Creating Wildlife Cover
By Jodi Henke
Providing habitat for wildlife is critical for maintaining and restoring populations. But its success depends on the right balance of components for nesting, foraging, and escape.
Extension wildlife specialist Brian MacGowan, Purdue University, says many people want to see more wildlife on their land and are looking for ways to enhance habitat. However, creating a habitat can be overwhelming. That's because there are often hundreds of potential species living on a rural property. "My recommendation is to focus on one or two species that could be surrogate species for the rest of the diversity of wildlife that could potentially use the property," says MacGowan. "Something like wild turkey or deer."

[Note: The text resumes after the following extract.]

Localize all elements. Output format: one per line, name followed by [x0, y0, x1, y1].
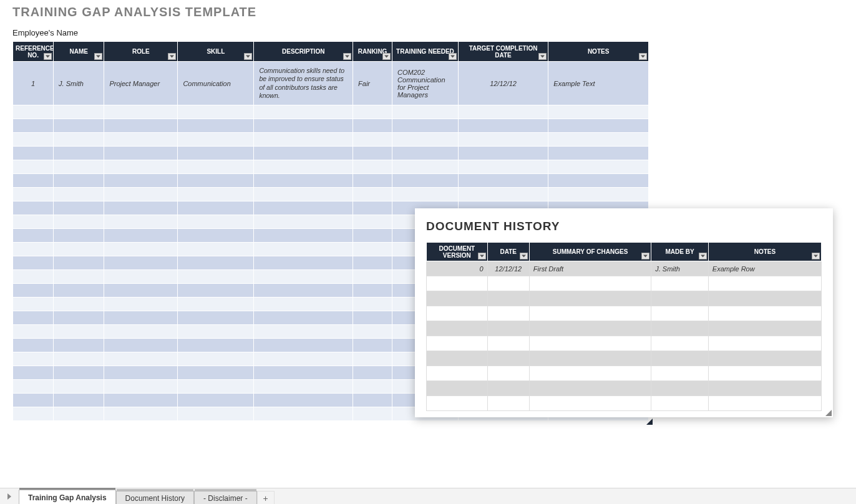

Focus on the edge of the woods
Very often the requirements of one species will overlap with those of another. If you have a woodland area, your effort should be focused on the outer edges usually adjacent to a pasture or field. Gradually transitioning from timberland to grassland will accommodate many species. Vary the height of grasses and shrubs by thinning out 25% to 75% of the canopy along the edge.
"Create snags along the edge by girdling the undesirable trees," says MacGowan. "You'll get a lot of new undergrowth over the next several years because of the opening in the forest canopy. Fallen treetops and new vegetation provide good cover for songbirds and small mammals. You can also construct brush piles. The best arrangement is large logs on the bottom and smaller limbs on top."